Why You'll Love This
This is a medieval horror novel that somehow ends up being one of the most spiritually devastating books you'll ever read.
- Great if you want: literary horror that earns genuine dread and genuine grace
- The experience: relentlessly dark, then quietly transcendent — not an easy read
- The writing: Buehlman writes plague-era brutality and sacred beauty in the same breath
- Skip if: graphic violence and theological horror aren't for you
About This Book
France, 1348. The Black Death is consuming the world, and a disgraced knight named Thomas has stumbled upon a young girl who claims the plague is only a symptom of something far worse — a war between heaven and hell playing out across a devastated landscape, with humanity caught in the middle. What unfolds is less a quest story than a reckoning: with faith, with violence, with the question of whether a broken man can choose to be something better. The medieval setting feels genuinely dangerous here, not picturesque, and the stakes are both intimate and cosmic in a way that's rare.

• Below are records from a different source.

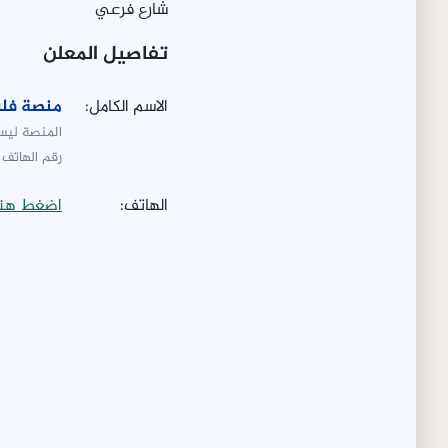
شارع فرعي
تفاصيل المعلن
الاسم الكامل:
منصة فلس
المنصة ليست
رقم الهاتف 
الهاتف:
اضغط هنا 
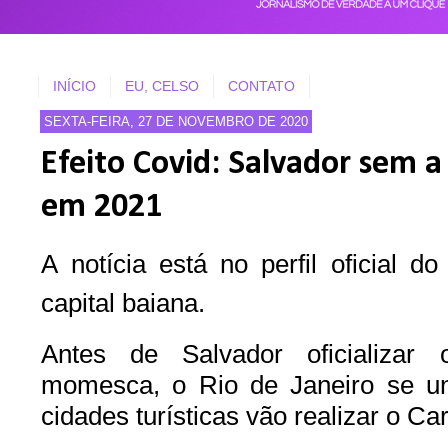
INÍCIO
EU, CELSO
CONTATO
SEXTA-FEIRA, 27 DE NOVEMBRO DE 2020
Efeito Covid: Salvador sem a
em 2021
A
notícia está no perfil oficial d
capital baiana.
Antes de Salvador oficializar
momesca, o Rio de Janeiro se u
cidades turísticas vão realizar o C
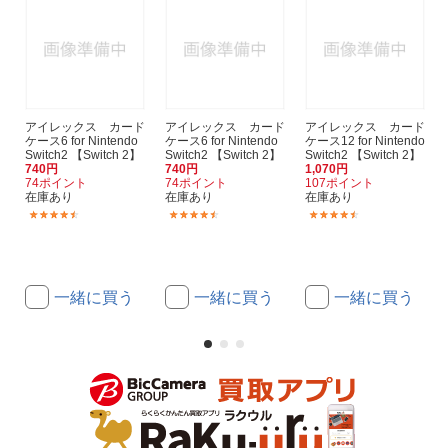
アイレックス カード
アイレックス カード
アイレックス カード
ケース6 for Nintendo
ケース6 for Nintendo
ケース12 for Nintendo
Switch2 【Switch 2】
Switch2 【Switch 2】
Switch2 【Switch 2】
740円
740円
1,070円
74ポイント
74ポイント
107ポイント
在庫あり
在庫あり
在庫あり
(2)
(2)
(2)
一緒に買う
一緒に買う
一緒に買う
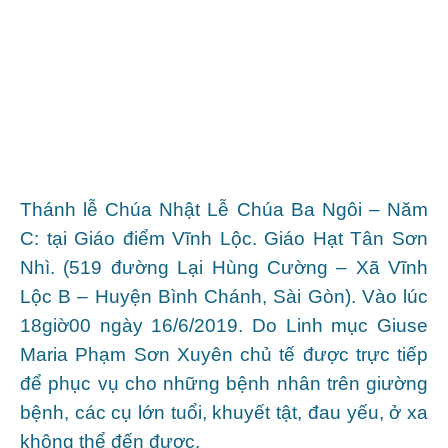
Thánh lễ
Chúa Nhật Lễ Chúa Ba Ngôi
– Năm
C: tại Giáo điểm Vĩnh Lộc. Giáo Hạt Tân Sơn
Nhì. (519 đường Lại Hùng Cường – Xã Vĩnh
Lộc B – Huyện Bình Chánh, Sài Gòn). Vào lúc
18giờ00 ngày 16/6/2019. Do Linh mục Giuse
Maria Phạm Sơn Xuyên chủ tế được trực tiếp
để phục vụ cho những bệnh nhân trên giường
bệnh, các cụ lớn tuổi, khuyết tật, đau yếu, ở xa
không thể đến được.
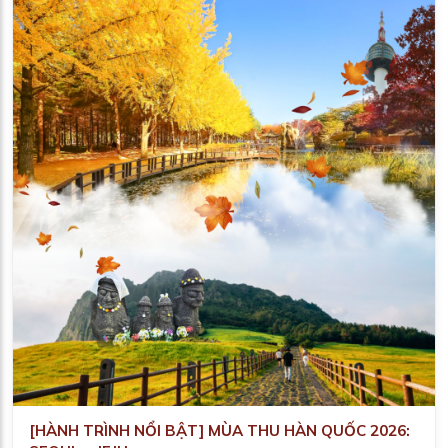
[HÀNH TRÌNH NỔI BẬT] MÙA THU HÀN QUỐC 2026:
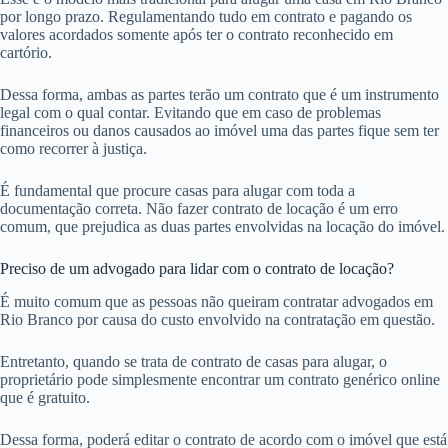
por longo prazo. Regulamentando tudo em contrato e pagando os
valores acordados somente após ter o contrato reconhecido em
cartório.
Dessa forma, ambas as partes terão um contrato que é um instrumento
legal com o qual contar. Evitando que em caso de problemas
financeiros ou danos causados ao imóvel uma das partes fique sem ter
como recorrer à justiça.
É fundamental que procure casas para alugar com toda a
documentação correta. Não fazer contrato de locação é um erro
comum, que prejudica as duas partes envolvidas na locação do imóvel.
Preciso de um advogado para lidar com o contrato de locação?
É muito comum que as pessoas não queiram contratar advogados em
Rio Branco por causa do custo envolvido na contratação em questão.
Entretanto, quando se trata de contrato de casas para alugar, o
proprietário pode simplesmente encontrar um contrato genérico online
que é gratuito.
Dessa forma, poderá editar o contrato de acordo com o imóvel que está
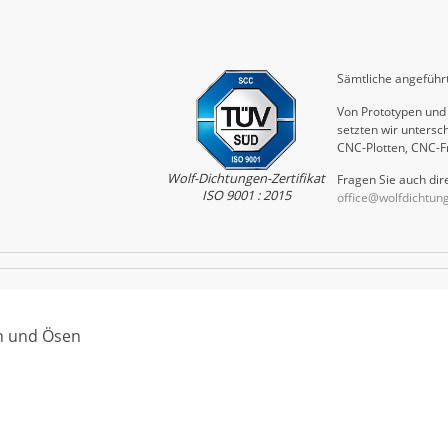
Sämtliche angeführt
Von Prototypen und 
setzten wir untersch
CNC-Plotten, CNC-F
Wolf-Dichtungen-Zertifikat
Fragen Sie auch dire
ISO 9001 : 2015
office@wolfdichtun
en und Ösen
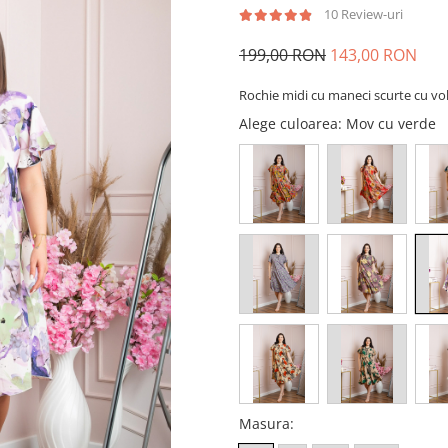
10 Review-uri
199,00 RON
143,00 RON
Rochie midi cu maneci scurte cu vo
Alege culoarea
: Mov cu verde
Masura
:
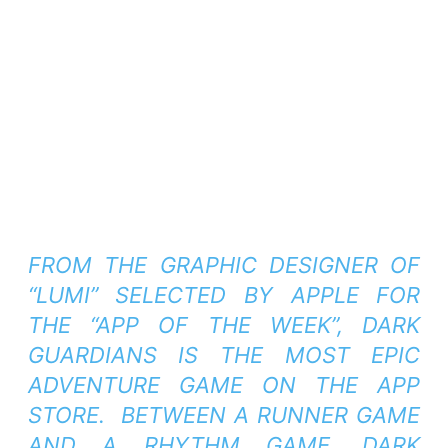
FROM THE GRAPHIC DESIGNER OF
“LUMI” SELECTED BY APPLE FOR
THE “APP OF THE WEEK”, DARK
GUARDIANS IS THE MOST EPIC
ADVENTURE GAME ON THE APP
STORE. BETWEEN A RUNNER GAME
AND A RHYTHM GAME, DARK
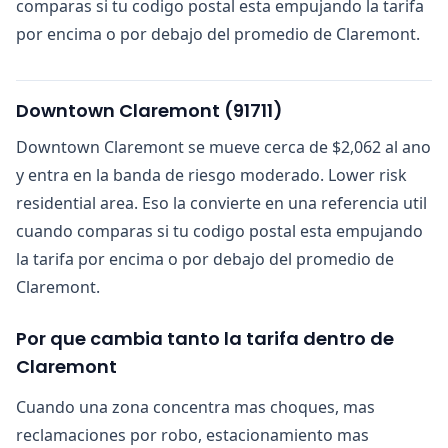
comparas si tu codigo postal esta empujando la tarifa
por encima o por debajo del promedio de Claremont.
Downtown Claremont
(
91711
)
Downtown Claremont se mueve cerca de $2,062 al ano
y entra en la banda de riesgo moderado. Lower risk
residential area. Eso la convierte en una referencia util
cuando comparas si tu codigo postal esta empujando
la tarifa por encima o por debajo del promedio de
Claremont.
Por que cambia tanto la tarifa dentro de
Claremont
Cuando una zona concentra mas choques, mas
reclamaciones por robo, estacionamiento mas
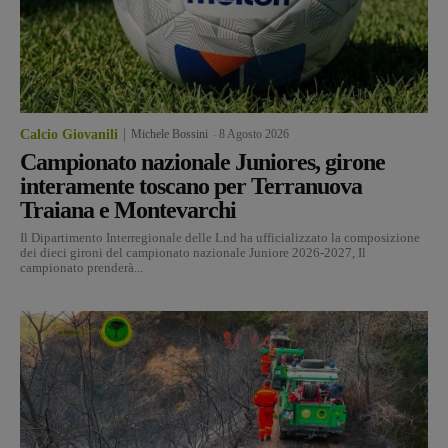
Calcio Giovanili
Michele Bossini
-
8 Agosto 2026
Campionato nazionale Juniores, girone
interamente toscano per Terranuova
Traiana e Montevarchi
Il Dipartimento Interregionale delle Lnd ha ufficializzato la composizione
dei dieci gironi del campionato nazionale Juniore 2026-2027, Il
campionato prenderà...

Buehlman writes with the controlled ferocity of someone who takes both horror and humanity seriously. The prose has weight and rhythm — it reads like a dark fable that believes in itself completely. He never softens the brutality of the era, but he also never lets it become spectacle; every harrowing moment serves the emotional architecture of the story. The result is a novel that lingers not because of its imagery, which is striking, but because of its characters, whose choices feel genuinely costly.